Normalize feature Data Using Residual Mixed Models — normalization

This function normalizes feature data by removing unwanted effects using mixed models. It accounts for random effects and fixed effects specified by the user, and optionally corrects for heteroskedasticity. Residuals are calculated with FUNnormalization_residualMixedModels(). The method is details in https://www.mdpi.com/2218-1989/11/9/631

Usage

normalization_residualMixedModels(
  list,
  identifier = c("ID_sample"),
  listRandom = NULL,
  listFixedToKeep = NULL,
  listFixedToRemove = NULL,
  HeteroSked = NULL
)

Arguments

list

A list containing the following elements:

data_features

A data frame or tibble of dimensions n x (K+p) with:

n: Number of observations.
p: Number of features.
K: Number of variables used for unique identification of individuals.

data_samples

A data frame or tibble of dimensions n x (K+d) with:

n: Number of observations.
K: Number of unique identifiers.
d: Additional variables useful in final analysis (e.g., country, age, BMI).

data_meta_features

A p x 3 matrix indicating each feature's Name, Class, and Type.

identifier

A character vector of strings indicating the names of variables used for unique identification of individuals.

listRandom

A character vector of strings containing variable names modeled as random effects to be removed.
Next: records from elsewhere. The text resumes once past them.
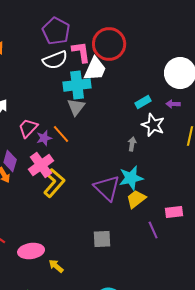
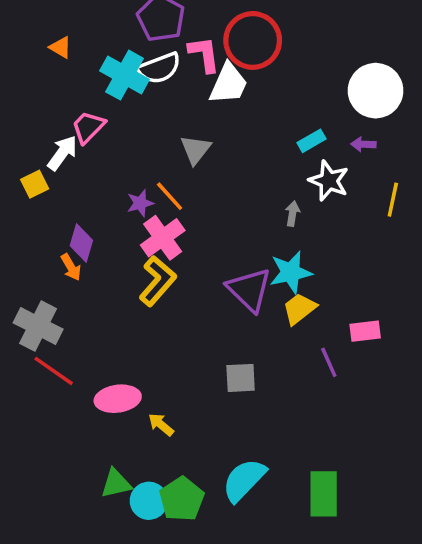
cyan cross: (77, 85) -> (125, 75), moved, turned 36
pink trapezoid: (28, 128) -> (88, 127), moved
pink cross: (41, 165) -> (163, 238), moved

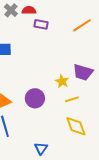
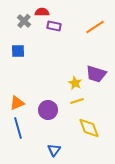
gray cross: (11, 10) -> (24, 21), moved
purple circle: (35, 98) -> (48, 110), moved
yellow line: (72, 99) -> (77, 101), moved

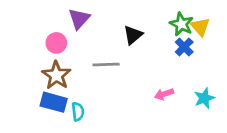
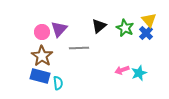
purple triangle: (79, 19) -> (59, 29), moved
green star: (181, 24) -> (125, 28), moved
blue cross: (184, 47) -> (146, 33), moved
cyan star: (204, 98) -> (139, 73), moved

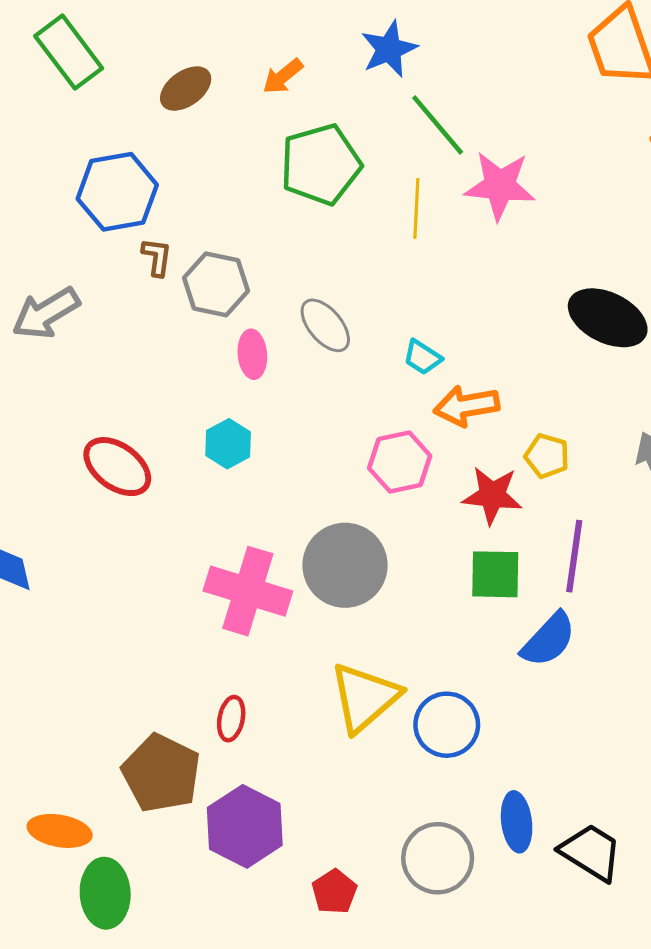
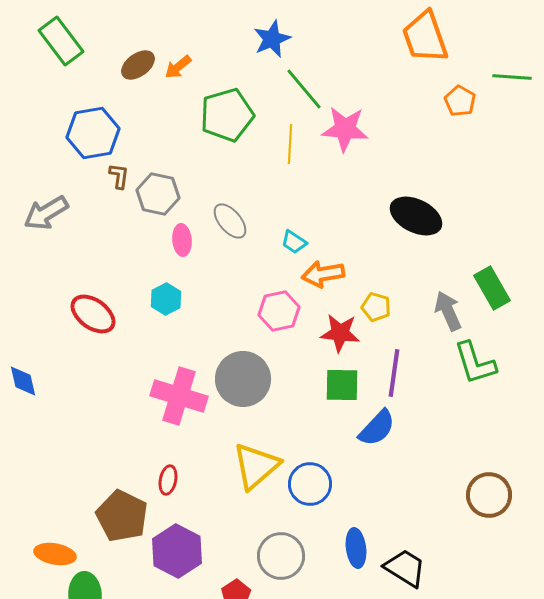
orange arrow: (283, 76) -> (178, 67), moved
gray circle: (438, 858) -> (281, 556), moved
If not NULL, should be either of length 1 or contain nested variables.

listFixedToKeep

A character vector of strings containing variable names modeled as fixed effects to be kept.

listFixedToRemove

A character vector of strings containing variable names modeled as fixed effects to be removed.

HeteroSked

A string or NULL. If not NULL, the name of the variable for which heteroskedasticity will be accounted for. Must be included in listRandom.

Value

A list with:

data: A tibble with unwanted variation removed.
data_samples: The input 'data_samples' data frame, ordered by IdentifierPipeline.
data_meta_features: The input 'data_meta_features' matrix.